= Beginning of Section =
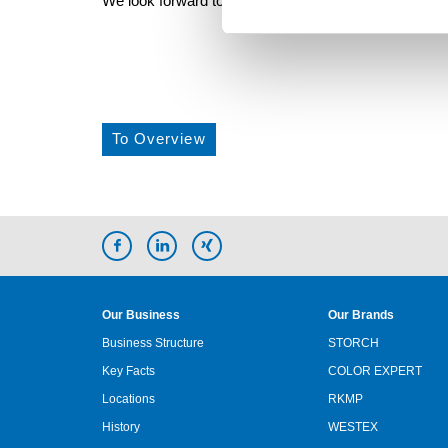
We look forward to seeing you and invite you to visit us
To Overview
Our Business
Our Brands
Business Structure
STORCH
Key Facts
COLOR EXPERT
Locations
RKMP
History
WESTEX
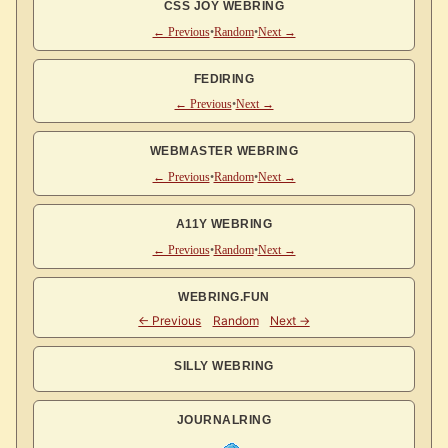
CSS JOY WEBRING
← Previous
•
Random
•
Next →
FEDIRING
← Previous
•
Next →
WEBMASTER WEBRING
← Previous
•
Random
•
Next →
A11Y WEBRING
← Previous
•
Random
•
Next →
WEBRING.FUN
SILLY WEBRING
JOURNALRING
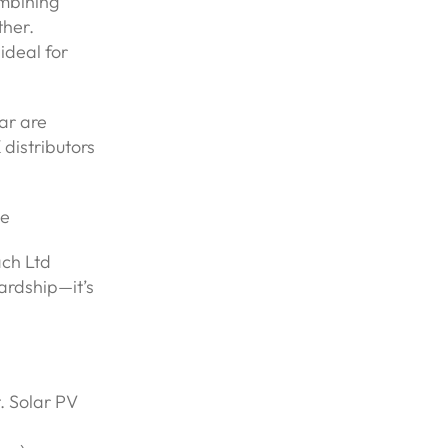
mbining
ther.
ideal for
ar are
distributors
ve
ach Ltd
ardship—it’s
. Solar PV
= End of Section =
= Beginning of Section =
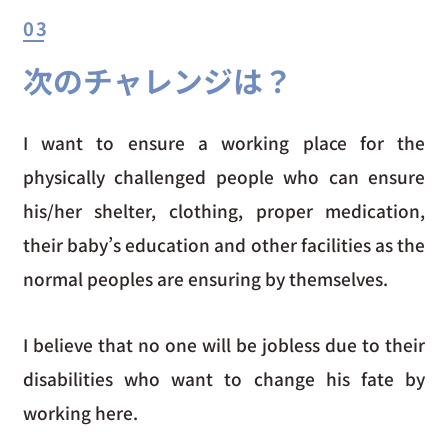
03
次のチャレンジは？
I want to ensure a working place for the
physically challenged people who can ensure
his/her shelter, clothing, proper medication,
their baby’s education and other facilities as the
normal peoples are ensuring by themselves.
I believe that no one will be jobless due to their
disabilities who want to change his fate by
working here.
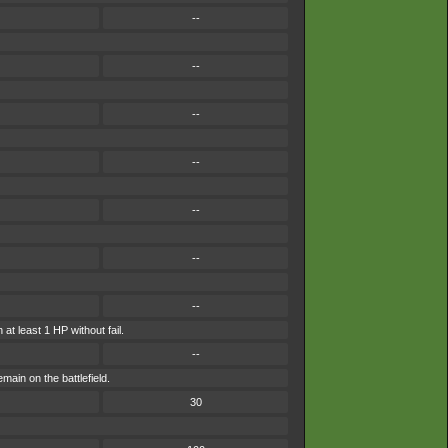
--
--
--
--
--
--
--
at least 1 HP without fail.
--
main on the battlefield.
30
= End of Section =
= Beginning of Section =
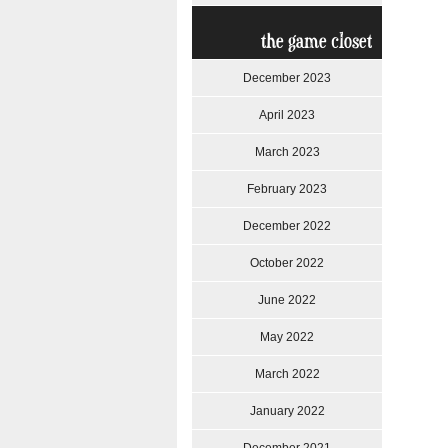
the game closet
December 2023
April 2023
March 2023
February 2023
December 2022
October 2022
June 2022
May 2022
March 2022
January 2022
= End of Section =
REQUIREMENT
Pull every line containing the word "their" out of the material.

RESPONSE
their baby’s education and other facilities as the
I believe that no one will be jobless due to their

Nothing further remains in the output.